A study released by IDC this month noted small growth in both Windows and Linux on the client side, with Windows maintaining more than 93% of the client market.

Instead of aiming for home desktop users, Linux vendors need to identify areas ripe for switching to Linux, including Unix workstations and enterprise desktops where the users run just a handful of basic programs such as office and e-mail software, Friedman said.

Linux is not yet ready for home users who want to run genealogy software or most video games, he added, because those applications have not yet been ported from Windows to Linux.

Linux should see stronger gains in the desktop market in 2004- 05, predicted Jon Hall, executive director of Linux International

Corporations can save money by using Linux on the desktop because, compared with Windows, Linux crashes less often and is less prone to virus attacks, he claimed.

A Microsoft representative had no comment on desktop competition from Linux, but referred to the recent IDC numbers showing growth in Windows on desktops, which said new licence shipments by Microsoft on the client side increased to 93.8% of the worldwide market in 2002, up from 93.2% in 2001.

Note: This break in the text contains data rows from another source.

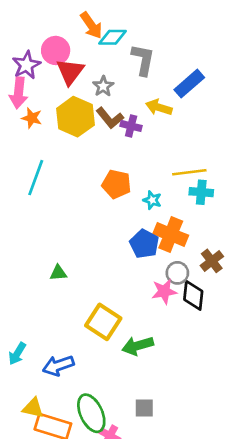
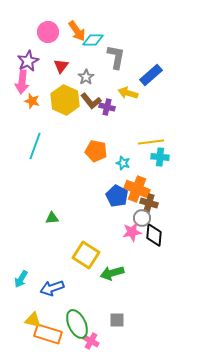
pink circle: (56, 50) -> (48, 32), moved
red triangle: (70, 72) -> (61, 66), size x0.7
brown cross: (212, 261) -> (149, 203), moved, turned -36

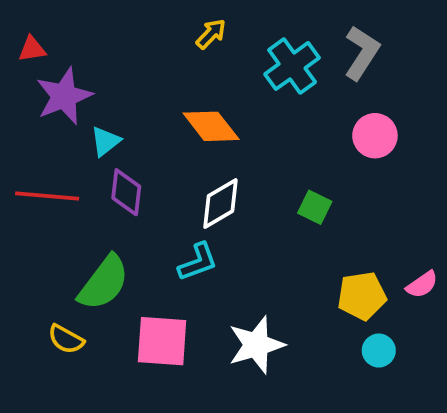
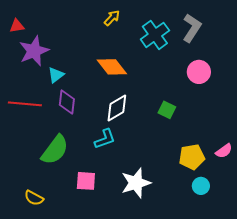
yellow semicircle: (66, 339) -> (34, 198), moved
pink square: (162, 341) -> (86, 181), size x0.7

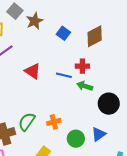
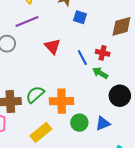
blue square: (63, 33) -> (80, 17), moved, turned -32
blue line: (64, 75) -> (82, 58), turned 35
orange cross: (54, 122) -> (62, 101), size x1.6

Linux on the desktop especially makes sense in countries outside the US, where Microsoft is seen as the "American monopoly," Hall added. "Why send all that money outside of the country, when you can use that money in your own country to create jobs?"

He gave examples of Linux desktop adoption, including large- scale adoptions in Spain, Brazil, Thailand and a planned move from 14,000 Windows desktops to Linux in Munich's city government.

"When the price of used computer systems drops to something like $50 for a good Pentium II ... you'll find more and more of these so-called Third World countries will be utilising these computers and free and open software for their businesses," Hall said. "With Linux, they can do it with very little money."

Friedman, who co-founded the Linux desktop software company Ximian before it was acquired by Novell in August, also suggested that desktops for Linux should not try to look like Windows. By putting a "start" button in the lower left-hand corner of the screen, Linux desktops are telling users their experience will be just like Windows, he said.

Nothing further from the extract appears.